Detrás aparecen Santa Fe, con una pérdida de 2,2 billones, y Córdoba, con 1,9 billones. La lista continúa con Chaco, Entre Ríos, Santiago del Estero y Tucumán, todas con recortes superiores al billón de pesos.

El impacto alcanza a las 23 provincias. La única excepción relevante en ese esquema es la Ciudad de Buenos Aires, que registra un resultado favorable por el efecto de transferencias vinculadas a la disputa judicial por la coparticipación.

La economía que se enfría

La caída de los envíos no es un fenómeno aislado. Está directamente ligada al enfriamiento de la economía. Cuando cae la actividad, cae la recaudación. Y cuando cae la recaudación, se achica la masa de dinero que se reparte entre las provincias.

Los datos lo confirman. En febrero la recaudación tributaria nacional registró una caída real del 9,8%, uno de los peores registros de los últimos quince años.

Los impuestos más ligados al movimiento de la economía fueron los que más retrocedieron:

  • Derechos de exportación: -39,7%
  • Importaciones: -26,7%
  • IVA aduanero: -36,9%
  • Ganancias aduanero: -48,3%

La consecuencia es directa: menos consumo, menos comercio exterior, menos actividad productiva y, finalmente, menos recursos para repartir entre las provincias.

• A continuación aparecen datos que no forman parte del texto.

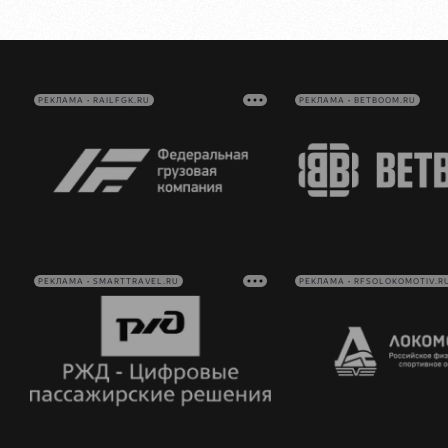
РЕКЛАМА • RAILFGK.RU
РЕКЛАМА • BETBOOM.RU
РЕКЛАМА • SMARTTRAVEL.RU
РЕКЛАМА • RFSOLOKOMOTIV.R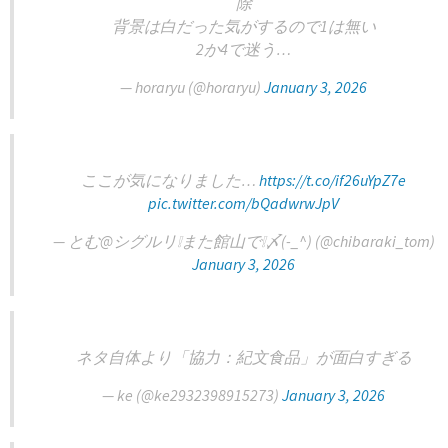
除
背景は白だった気がするので1は無い
2か4で迷う…
— horaryu (@horaryu)
January 3, 2026
ここが気になりました…
https://t.co/if26uYpZ7e
pic.twitter.com/bQadwrwJpV
— とむ@シグルリ❕また館山で❕〆(-_^) (@chibaraki_tom)
January 3, 2026
ネタ自体より「協力：紀文食品」が面白すぎる
— ke (@ke2932398915273)
January 3, 2026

Transferencias en caída libre

El ajuste también se expresa en los fondos que el gobierno nacional distribuye de manera discrecional. Esos envíos —que muchas veces financian programas específicos o ayudan a cubrir déficits provinciales— registraron caídas superiores al 35% interanual en términos reales.

En paralelo, incluso las transferencias automáticas del sistema de coparticipación también se redujeron. Durante marzo de 2026 los envíos totales a provincias alcanzaron 5,05 billones de pesos, pero al descontar la inflación el resultado fue una caída real del 4,3%.

Si se mira solamente la coparticipación pura —el corazón del financiamiento provincial— el retroceso fue todavía mayor: -7,4% en términos reales.

El ajuste llega a la mesa

Detrás de esos números fiscales aparece el impacto social. En distintas regiones del país, las familias reportan mayores dificultades para llegar a fin de mes, recortes en el consumo de alimentos y un aumento del endeudamiento cotidiano para cubrir gastos básicos.

Un relevamiento citado en el informe muestra que el 42% de las personas dice que su situación económica empeoró en el último año, mientras que más de la mitad reconoce que sus ingresos ya no alcanzan.

Las frases recogidas en esos relevamientos son el reverso humano de las estadísticas: familias que estiran la comida, chicos que dejaron de tomar leche y hogares que sobreviven con mate cocido y pan.

El federalismo bajo presión

La discusión ya no es sólo económica. También es política. Las transferencias nacionales son uno de los pilares del sistema federal argentino. Cuando esos recursos se achican, el equilibrio entre Nación y provincias se vuelve frágil.

Gobernadores de distintos signos políticos empiezan a advertir que el ajuste nacional se está descargando sobre las administraciones provinciales. El resultado es un escenario de tensión creciente: provincias con menos recursos, economías regionales debilitadas y un interior que siente cada vez más fuerte el impacto del recorte.

El plan de Javier Milei prometía ordenar las cuentas públicas. Pero mientras la Casa Rosada celebra el ajuste, en el interior del país la ecuación empieza a verse de otra manera: menos fondos, menos actividad y un federalismo que cruje.